*PROBLEM DESCRIPTION:*
Could you copy each line of the listing below that has the word "School"?
[[ EXTRACTED ENTRIES, beginning ]]
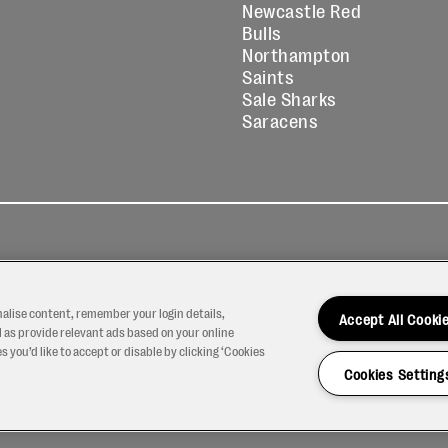
Newcastle Red
Bulls
Northampton
Saints
Sale Sharks
Saracens
kies
Contact
Modern Slavery
icy
Us
Statement
nalise content, remember your login details,
Accept All Cooki
 as provide relevant ads based on your online
 you’d like to accept or disable by clicking ‘Cookies
Cookies Setting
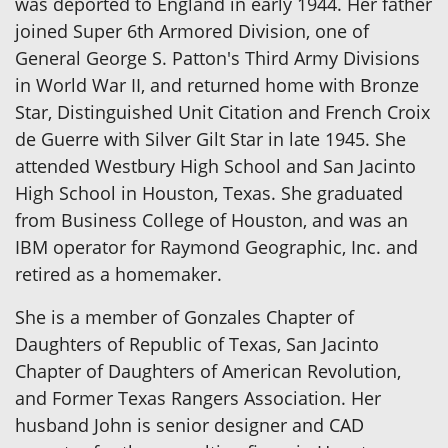
was deported to England in early 1944. Her father
joined Super 6th Armored Division, one of
General George S. Patton's Third Army Divisions
in World War II, and returned home with Bronze
Star, Distinguished Unit Citation and French Croix
de Guerre with Silver Gilt Star in late 1945. She
attended Westbury High School and San Jacinto
High School in Houston, Texas. She graduated
from Business College of Houston, and was an
IBM operator for Raymond Geographic, Inc. and
retired as a homemaker.
She is a member of Gonzales Chapter of
Daughters of Republic of Texas, San Jacinto
Chapter of Daughters of American Revolution,
and Former Texas Rangers Association. Her
husband John is senior designer and CAD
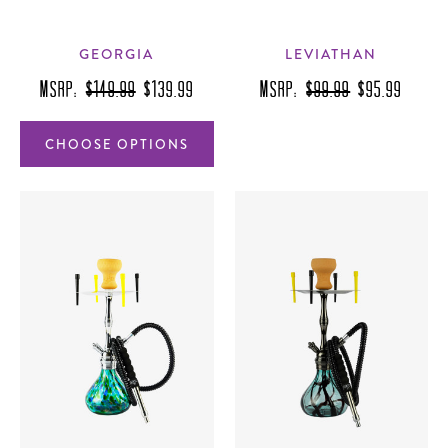
GEORGIA
LEVIATHAN
MSRP:
$149.99
$139.99
MSRP:
$99.99
$95.99
CHOOSE OPTIONS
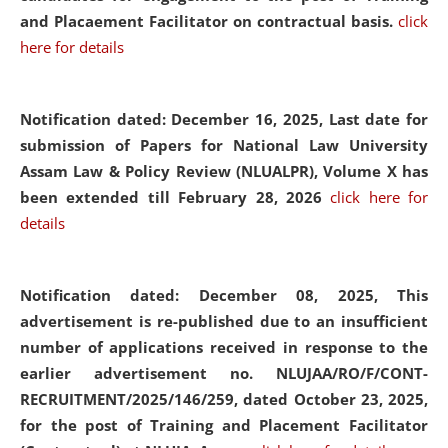
and Placaement Facilitator on contractual basis.
click
here for details
Notification dated: December 16, 2025, Last date for
submission of Papers for National Law University
Assam Law & Policy Review (NLUALPR), Volume X has
been extended till February 28, 2026
click here for
details
Notification dated: December 08, 2025,
This
advertisement is re-published due to an insufficient
number of applications received in response to the
earlier advertisement no. NLUJAA/RO/F/CONT-
RECRUITMENT/2025/146/259, dated October 23, 2025,
for the post of Training and Placement Facilitator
[[ EXTRACTED ENTRIES, end ]]
*RESULT FOR THIS EXERCISE:*
attended Westbury High School and San Jacinto
High School in Houston, Texas. She graduated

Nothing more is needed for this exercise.